By default, Eduction does not return all possible matches. For example, it does not return matches that overlap a previous match.
If your text includes the sentence The quick brown fox jumps over the lazy dog, and you have patterns for fox jumps and jumps over, only the first match returns, because the second match overlaps it.
Eduction returns the longest possible match at the same position.
If there is a pattern for brown fox, and one for brown fox jumps, only the second match returns.
You can also configure this and other behavior.
When Eduction finds two matches that start at the same position, it returns only one match unless you enable overlaps. By default, Eduction returns the longer match.
You can configure it to use the shorter match by enabling NonGreedyMatch
. However, you should consider whether you need to use this option, or if you could redefine your Eduction grammar to be more precise instead.
Generally, you should make your Eduction grammar definition as precise as possible, which reduces the chance of getting two matches at the same position. A precise Eduction grammar is also more efficient during extraction.

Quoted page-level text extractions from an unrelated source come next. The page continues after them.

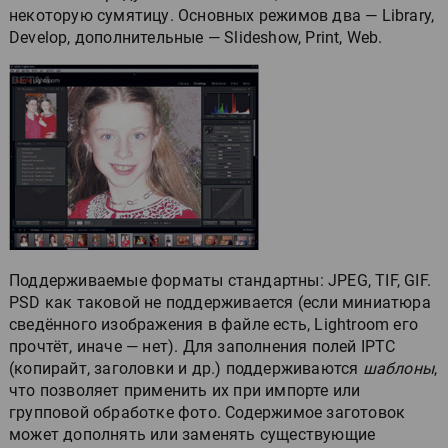
некоторую сумятицу. Основных режимов два — Library,
Develop, дополнительные — Slideshow, Print, Web.
Поддерживаемые форматы стандартны: JPEG, TIF, GIF.
PSD как таковой не поддерживается (если миниатюра
сведённого изображения в файле есть, Lightroom его
прочтёт, иначе — нет). Для заполнения полей IPTС
(копирайт, заголовки и др.) поддерживаются
шаблоны
,
что позволяет применить их при импорте или
групповой обработке фото. Содержимое заготовок
может дополнять или заменять существующие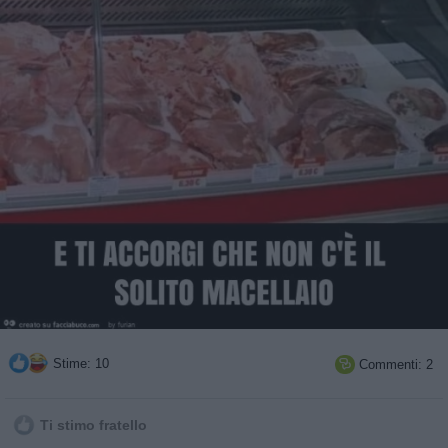
Stime: 10
Commenti: 2

Ti stimo fratello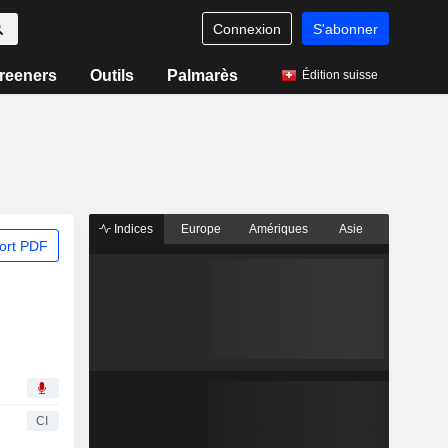
Connexion
S'abonner
reeners
Outils
Palmarès
Édition suisse
Indices
Europe
Amériques
Asie
ort PDF
CI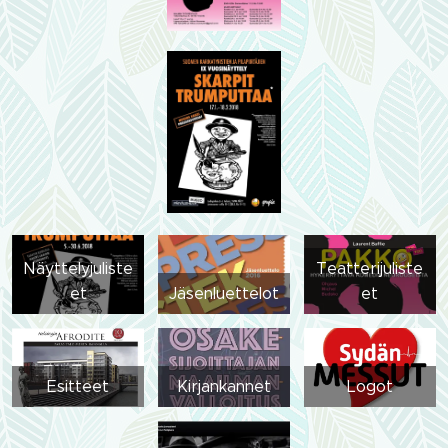
Näyttelyjuliste
Teatterijuliste
et
Jäsenluettelot
et
Esitteet
Kirjankannet
Logot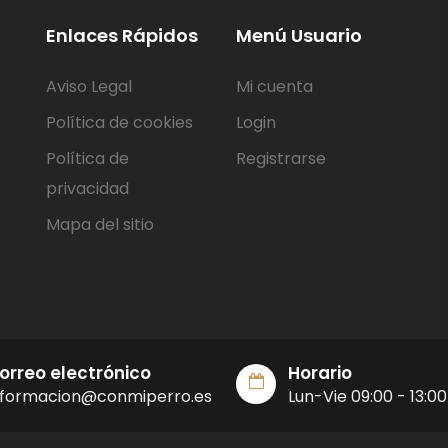
Enlaces Rápidos
Menú Usuario
Aviso Legal
Mi cuenta
Política de cookies
Login
Política de
Registrarse
privacidad
Mapa del sitio
orreo electrónico
Horario
nformacion@conmiperro.es
Lun-Vie 09:00 - 13:00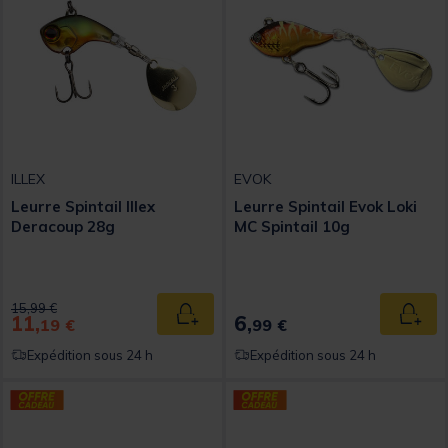
ILLEX
EVOK
Leurre Spintail Illex
Leurre Spintail Evok Loki
Deracoup 28g
MC Spintail 10g
Price reduced from
to
15,99 €
11,
6,
Ajouter au panier
Ajout
19 €
99 €
Expédition sous 24 h
Expédition sous 24 h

You can return overlaps, by enabling the AllowOverlaps
parameter.
In some cases, the same string might occur at more than one position in the input data. By default, Eduction returns only the first match. You can allow duplicates, for example so that you can find the positions of all occurrences, by setting the AllowDuplicates
parameter to the names of the fields where you want to allow duplicates.
If you wish to return only unique matches in each document, set EnableUniqueMatches
to True
. Eduction returns a single occurrence of a particular value, even if the matches occur for different entities. Only the first match is returned.
In some instances, you might want to get multiple results for a single match. For example, if a word can occur in different contexts, you might want to tag a document according to the occurrence of the word.
<entity name="IT_industry"> <entry headword="software"> <synonym>CompanyA</synonym> <synonym>HP</synonym> </entry> <entry headword="hardware"> <synonym>CompanyB</synonym> <synonym>HP</synonym> </entry> </entity>
With this entity, CompanyA
returns software
, while CompanyB
returns hardware
. A match of HP
might return either software
or hardware
. If you want to use this entity to return both software
and hardware
for HP
, set the AllowMultipleResults
configuration parameter to True
.
|